We just returned from a family event in Florida.
At some point I mentioned to Mason that for many years and in multiple locations at our home in Montreal, my offices at CGI, and now at our home in Toronto, I have used trashcans as a solution to the wire mess that is inevitable with computers and network gear.
Mason was interested to learn more, and I promised photos. Mason expressed concern that bundling power supply cabling with ethernet was not recommended due to electro-magnetic interference. I acknowledge that, but it's something I have always done, and haven't had any issues that I am aware of. Although see below about a magnet war that destroyed some key equipment.
Sending one photo by email is fine, but multiple photos is a trickier challenge due to file size.
I thought about alternatives, and decided that a blog post could do the trick.
So here goes.
There are a number of ingredients that result in the wire mess:
- Power supply
- There are the power bars needed to plug in all the devices. Sometimes the power connection is direct (for instance with a Mac computer) more often the power connection is indirect and requires plugging in an AC/DC adapter.
- In addition to the little brick that takes up space on the power bar, the AC/DC adapter has a long-ish cable, often with a micro USB connection that plugs into the device. That is the first source of excess wiring. Modems, routers, bridges, they each have a little brick and excess micro USB wiring.
- Network cabling
- Modems, routers, computers, printers, microphones, and other devices that depend on rapid and voluminous data use RJ45 ethernet network cables, as well as phone or optical cabling. While it is possible to make custom length cables, I have never bothered, you will soon see why.

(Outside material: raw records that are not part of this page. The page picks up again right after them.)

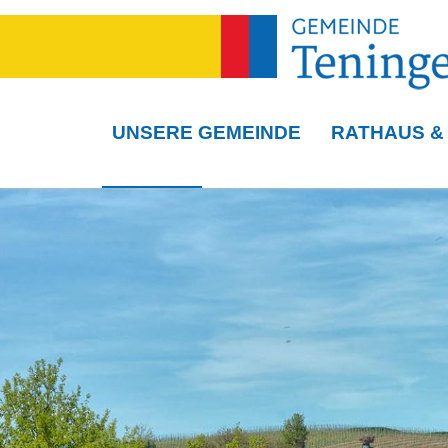
UNSERE GEMEINDE
RATHAUS &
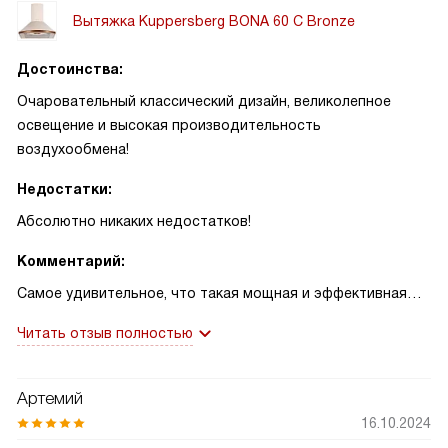
Вытяжка Kuppersberg BONA 60 C Bronze
Достоинства:
Очаровательный классический дизайн, великолепное
освещение и высокая производительность
воздухообмена!
Недостатки:
Абсолютно никаких недостатков!
Комментарий:
Самое удивительное, что такая мощная и эффективная
техника может быть настолько элегантной и стильной.
Читать отзыв полностью
Бежевый цвет и окантовка в оттенке бронзы просто
восхитительны и идеально вписываются в интерьер моей
кухни.
Артемий
С помощью трех скоростей работы я могу легко
16.10.2024
контролировать процесс воздухообмена в зависимости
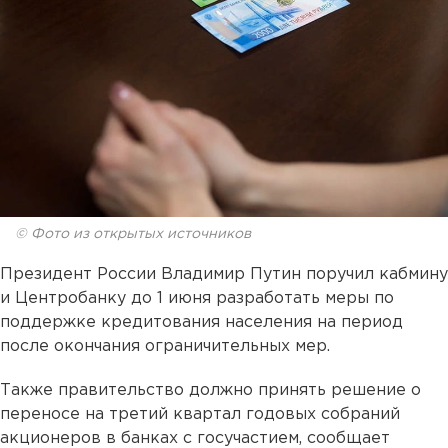
© Фото из открытых источников
Президент России Владимир Путин поручил кабмину
и Центробанку до 1 июня разработать меры по
поддержке кредитования населения на период
после окончания ограничительных мер.
Также правительство должно принять решение о
переносе на третий квартал годовых собраний
акционеров в банках с госучастием, сообщает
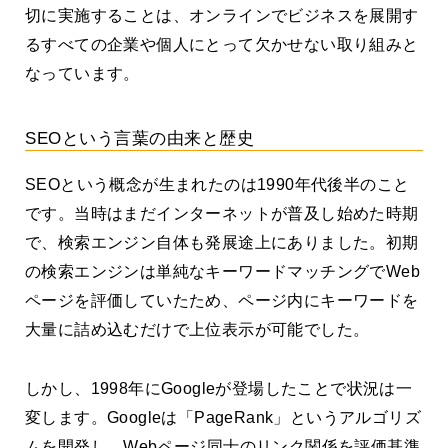
切に実施することは、オンラインでビジネスを展開す
るすべての企業や個人にとって欠かせない取り組みと
なっています。
SEOという言葉の由来と歴史
SEOという概念が生まれたのは1990年代後半のこと
です。当時はまだインターネットが普及し始めた時期
で、検索エンジン自体も発展途上にありました。初期
の検索エンジンは単純なキーワードマッチングでWeb
ページを評価していたため、ページ内にキーワードを
大量に詰め込むだけで上位表示が可能でした。
しかし、1998年にGoogleが登場したことで状況は一
変します。Googleは「PageRank」というアルゴリズ
ムを開発し、Webページ同士のリンク関係を評価基準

- Often the ethernet cable runs to and from from the network components are short, in the case of my network gear, maybe from mere inches to a foot or three max. That means more excess wiring, depending on the length of the ethernet cables.
So here is what I do.
- I plug everything in.
- I use tie-wraps to route the cabling.
- All the excess cable gathers at a single point along with all the DC power supply cables. From that point, the cables are gathered and from there descend into a trashcan (most recently I used a Muji storage cube). The excess ethernet cable takes the same path. All the power bars currently there are four, and all the AC/DC adapters live in the trashcan.
- That's it. Wire mess tamed. Easy-peasy.